The town spreads along a bench of land overlooking the mighty Fraser River and is backed by the snow-capped Coastal Mountains that rise from the dry desert canyon. Lakes and rivers in the area form part of the Fraser River drainage system.
The Fraser River is the largest salmon spawning river in the world and the longest undamned river in North America. Often referred to as the "Muddy Fraser," the river deposits 20-million tons of sand, silt and mud from the BC interior, as a result of erosion, glaciation, rock-breaking frosts, rain freshets, and spring floods.
Numerous spots in Lillooet and along the highway afford beautiful views of the river canyon. View First Nations fishermen as they fish and dry salmon. Eleven First Nations bands fish off the rocks on the Lillooet side of the river.

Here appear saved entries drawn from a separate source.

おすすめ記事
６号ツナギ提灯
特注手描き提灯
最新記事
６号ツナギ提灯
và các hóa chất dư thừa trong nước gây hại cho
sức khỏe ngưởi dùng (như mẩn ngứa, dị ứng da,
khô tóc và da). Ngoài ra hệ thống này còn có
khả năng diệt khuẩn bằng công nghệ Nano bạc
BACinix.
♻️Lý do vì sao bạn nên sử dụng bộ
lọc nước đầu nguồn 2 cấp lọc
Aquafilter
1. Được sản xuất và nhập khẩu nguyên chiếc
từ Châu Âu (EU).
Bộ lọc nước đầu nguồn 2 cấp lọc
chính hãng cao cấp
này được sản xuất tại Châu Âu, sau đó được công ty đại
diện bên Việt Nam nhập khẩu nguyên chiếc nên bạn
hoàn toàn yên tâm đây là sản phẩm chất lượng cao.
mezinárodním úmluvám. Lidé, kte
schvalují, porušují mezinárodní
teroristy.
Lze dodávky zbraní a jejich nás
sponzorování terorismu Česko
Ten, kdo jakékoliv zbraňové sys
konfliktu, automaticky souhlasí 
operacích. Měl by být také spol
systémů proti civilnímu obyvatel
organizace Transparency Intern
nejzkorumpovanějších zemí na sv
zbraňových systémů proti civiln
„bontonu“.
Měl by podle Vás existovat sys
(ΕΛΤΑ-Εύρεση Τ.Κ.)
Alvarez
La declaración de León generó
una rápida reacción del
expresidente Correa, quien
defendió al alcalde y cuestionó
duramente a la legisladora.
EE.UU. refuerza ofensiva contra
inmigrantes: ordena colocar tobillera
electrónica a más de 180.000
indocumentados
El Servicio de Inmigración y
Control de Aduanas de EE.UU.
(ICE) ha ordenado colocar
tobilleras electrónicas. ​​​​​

Just a few minutes drive northeast of Lillooet on Highway 99 is Pavilion Lake. The lake's beautiful crystal-clear waters host unique microbialites – formations resembling fresh water coral – that are easily seen from shore. Since 2004, the lake has been the site of the University of Britiish Columbia's Pavilion Lake Research Project, which studies these microbialites. The main sponsors of the project are the Canadian Space Agency and NASA.
Located just west of Lillooet are the crystal blue waters of Seton Lake. The lake is primarily fed by Anderson Lake to the southwest, via the short Seton Portage River, but is also impacted by Carpenter Lake. Seton Lake's shoreline offers a perfect setting for camping, swimming, wild life viewing, fishing, and bird watching opportunities.

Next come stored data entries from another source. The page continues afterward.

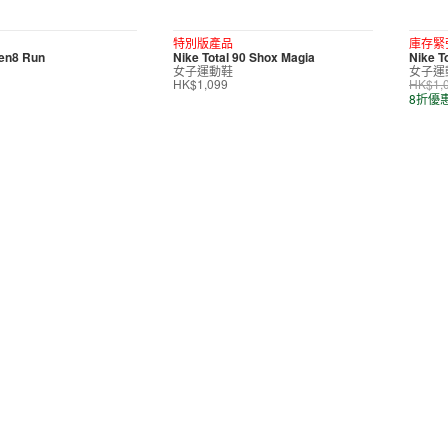
特別版產品
庫存緊
ven8 Run
Nike Total 90 Shox Magia
Nike T
女子運動鞋
女子運
HK$1,099
HK$1,
8折優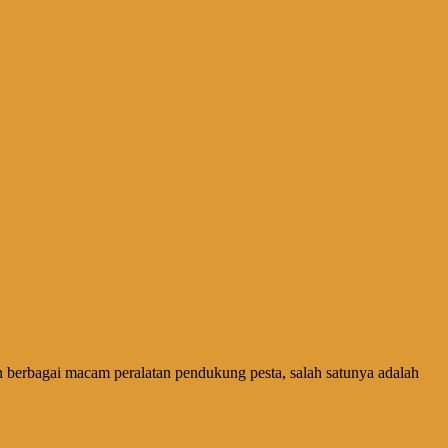
 berbagai macam peralatan pendukung pesta, salah satunya adalah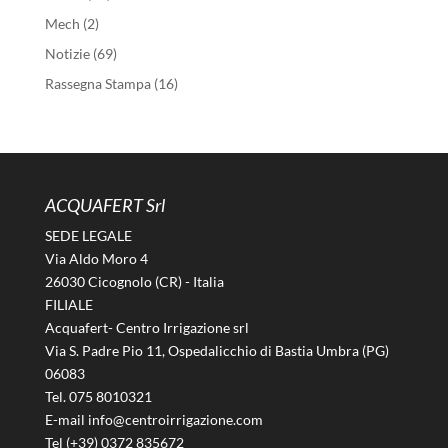
Mech
(2)
Notizie
(69)
Rassegna Stampa
(16)
ACQUAFERT Srl
SEDE LEGALE
Via Aldo Moro 4
26030 Cicognolo (CR) - Italia
FILIALE
Acquafert- Centro Irrigazione srl
Via S. Padre Pio 11, Ospedalicchio di Bastia Umbra (PG)
06083
Tel. 075 8010321
E-mail info@centroirrigazione.com
Tel (+39) 0372 835672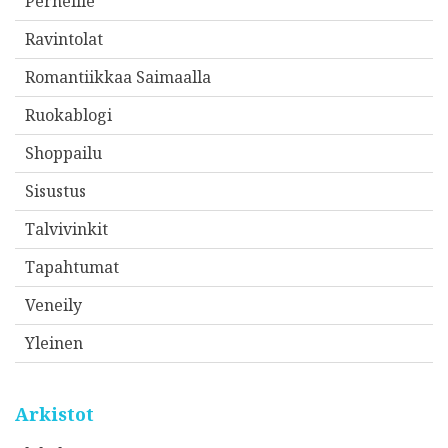
Perheille
Ravintolat
Romantiikkaa Saimaalla
Ruokablogi
Shoppailu
Sisustus
Talvivinkit
Tapahtumat
Veneily
Yleinen
Arkistot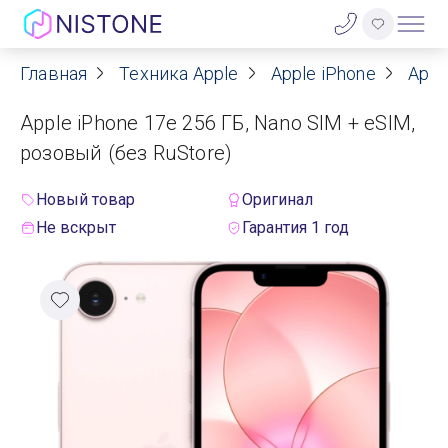
Главная
Техника Apple
Apple iPhone
Appl
Акции
Apple iPhone 17e 256 ГБ, Nano SIM + eSIM,
О нас
розовый (без RuStore)
Блог
Новый товар
Оригинал
Не вскрыт
Гарантия 1 год
Договор оферты
Реквизиты
Контакты
Гарантия
Оплата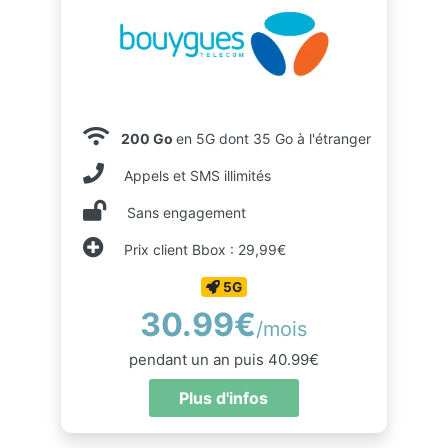
200 Go
en 5G dont 35 Go à l'étranger
Appels et SMS illimités
Sans engagement
Prix client Bbox : 29,99€
5G
30.99€
/mois
pendant un an puis 40.99€
Plus d'infos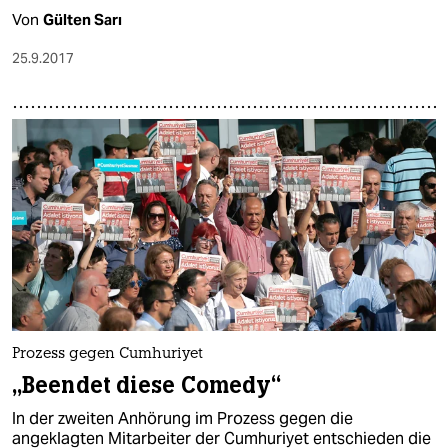
Von
Gülten Sarı
25.9.2017
Prozess gegen Cumhuriyet
„Beendet diese Comedy“
In der zweiten Anhörung im Prozess gegen die
angeklagten Mitarbeiter der Cumhuriyet entschieden die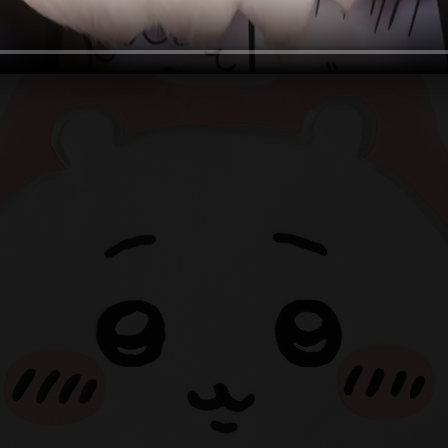
お問い合わせ
SUPPORT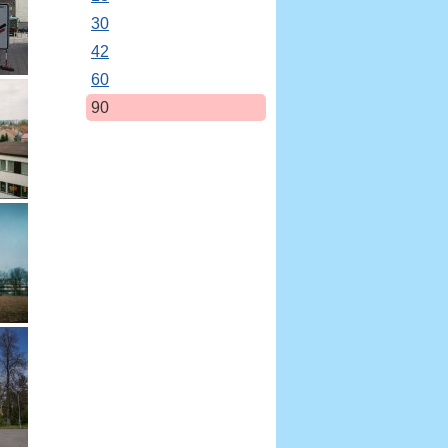
30
42
60
90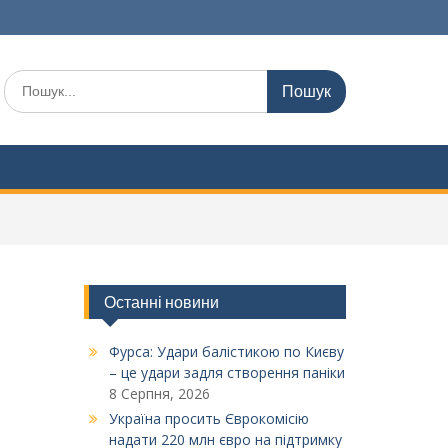
Шукати:
Останні новини
Фурса: Удари балістикою по Києву
– це удари задля створення паніки
8 Серпня, 2026
Україна просить Єврокомісію
надати 220 млн євро на підтримку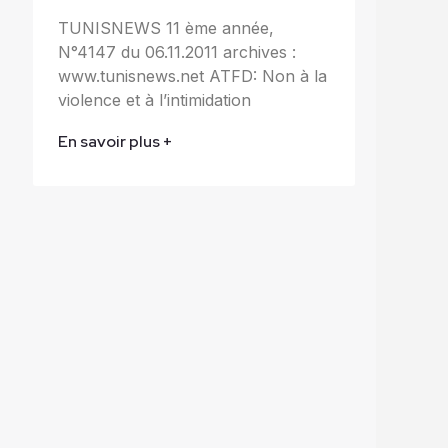
TUNISNEWS 11 ème année,
N°4147 du 06.11.2011 archives :
www.tunisnews.net ATFD: Non à la
violence et à l’intimidation
En savoir plus +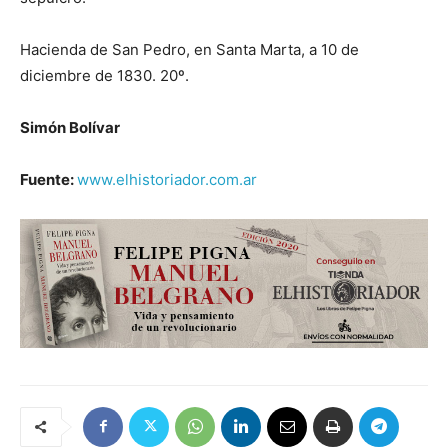
Hacienda de San Pedro, en Santa Marta, a 10 de
diciembre de 1830. 20º.
Simón Bolívar
Fuente:
www.elhistoriador.com.ar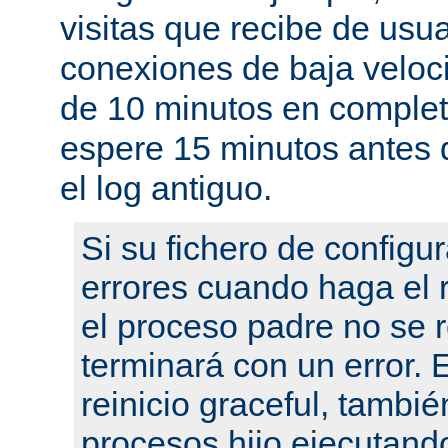
visitas que recibe de usu
conexiones de baja velo
de 10 minutos en complet
espere 15 minutos antes 
el log antiguo.
Si su fichero de configu
errores cuando haga el r
el proceso padre no se r
terminará con un error.
reinicio graceful, tambié
procesos hijo ejecutand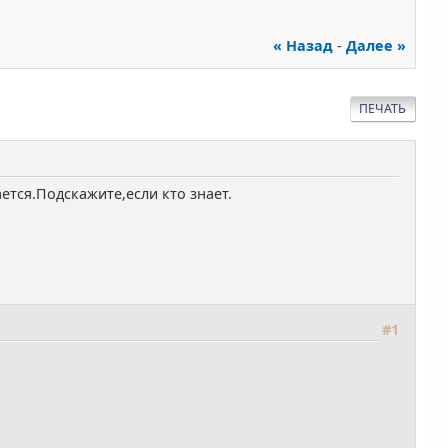
« Назад
-
Далее »
ПЕЧАТЬ
ется.Подскажите,если кто знает.
#1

Climb aboard the Kaoham Shuttle running on the Canadian National Railway tracks along the north shore of the lake and through a 1,220m/4,000ft tunnel. A portion of the Bridge River Hydroelectric Development, the largest power project undertaken in BC's history, is visible along this route.
Climate and Weather
Because Lillooet is located in the rain shadow of the Coastal Mountains, it enjoys a semi-arid climate similar to that of Osoyoos in the south Okanagan, although it is not far from the lush vegetation of the Coastal Mountain rainforest. Average daytime highs in summer reach 38°C/100°F, but a cool evening breezes often blow in from the Fraser River. In winter, temperatures run a moderate but consistent daytime temperature of 5C°/41F°.
Annual precipitation averages 290mm/11.5in a year, with little snow falls in town. However, excellent powder in the surrounding mountains provides great snowmobiling and downhill skiing opportunities.